Referring to fig. 4, in an embodiment, the method further includes the following steps:

step S401: and acquiring a plurality of relation sets with the same concept in the generated relation sets.

Step S402: and judging the context correlation degree of each relation and sentence in the plurality of relation sets.

Step S403: and replacing the relationship with the maximum correlation degree into a plurality of relationship sets as a new relationship.

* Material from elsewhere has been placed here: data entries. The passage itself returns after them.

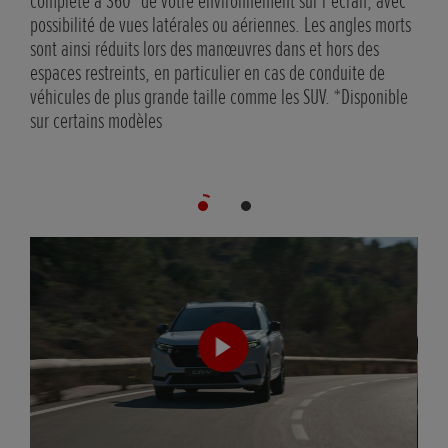
complète à 360° de votre environnement sur l’écran, avec
mort
possibilité de vues latérales ou aériennes. Les angles morts
un c
sont ainsi réduits lors des manœuvres dans et hors des
voie
espaces restreints, en particulier en cas de conduite de
*Dis
véhicules de plus grande taille comme les SUV. *Disponible
sur certains modèles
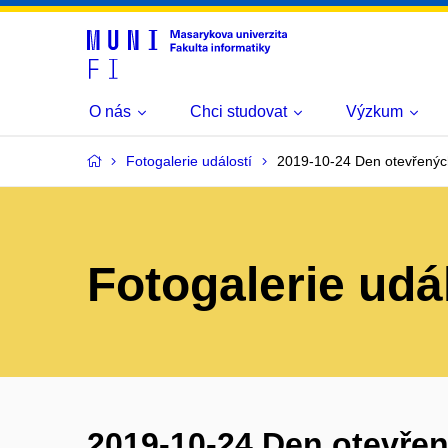
O nás
Chci studovat
Výzkum
Fotogalerie událostí
2019-10-24 Den otevřenýc
Fotogalerie udá
2019-10-24 Den otevřen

After all triples in the sentence of the training text set and the triple relationship set SE of the two entities identified in the sentence are labeled, because all labeled relationships are derived from Freebase, if the fact relationship contained in the Freebase has deviation, errors will be brought to the following calculation, and therefore, a positive sample in the labeling result needs to be corrected and adjusted to improve and optimize the result of the relationship labeling between the entities. For example, for a labeled positive sample (s, (e) ₁ ，c ₁ ，r ₁ ，c ₂ ，e ₂ ) The annotated relation r was assumed in previous studies) ₁ It is true that in the solution of the invention, concept c is assumed ₁ And c ₂ Is labeled correctly, but the relationship r ₁ The correctness of (1) requires verification and correction. In order to reduce the computational complexity, in this embodiment, a candidate relationship set of each label is first screened out. The screening method is that the relation that two concepts in the label record are respectively the same is added into the candidate relation listR ₁ In (1). For example, record (s 1, (e) ₃ ，c ₁ ，r ₂ ， c ₂ ，e ₄ ) Because of concept c) ₁ And c ₂ Respectively the same as in the above records, so entity e is recorded ₃ And e ₄ In concept c ₁ And c ₂ The relationship r expressed below ₂ Listing into a candidate relationship list R ₁ In (1). Next, the optimal relationship needs to be identified from the candidate relationships. Separately computing a set of relationships R ₁ Each of the relationships r _i The relation r with the context in the sentence s and the larger relation _max As an optimization result of the relationship labeling. Deleting the positive sample record (s, (e) from the annotation data set T ₁ ，c ₁ ，r ₁ ，c ₂ ，e ₂ ) And adding the optimized records (s, (e) ₁ ，c ₁ ，r _max ，c ₂ ，e ₂ ) As a new positive sample. Finally, an entity e is added or updated to the knowledge base KB to be built ₁ And e ₂ Adding the quintuple relation (e) ₁ ，c ₁ ，r _max ，c ₂ ，e ₂ )。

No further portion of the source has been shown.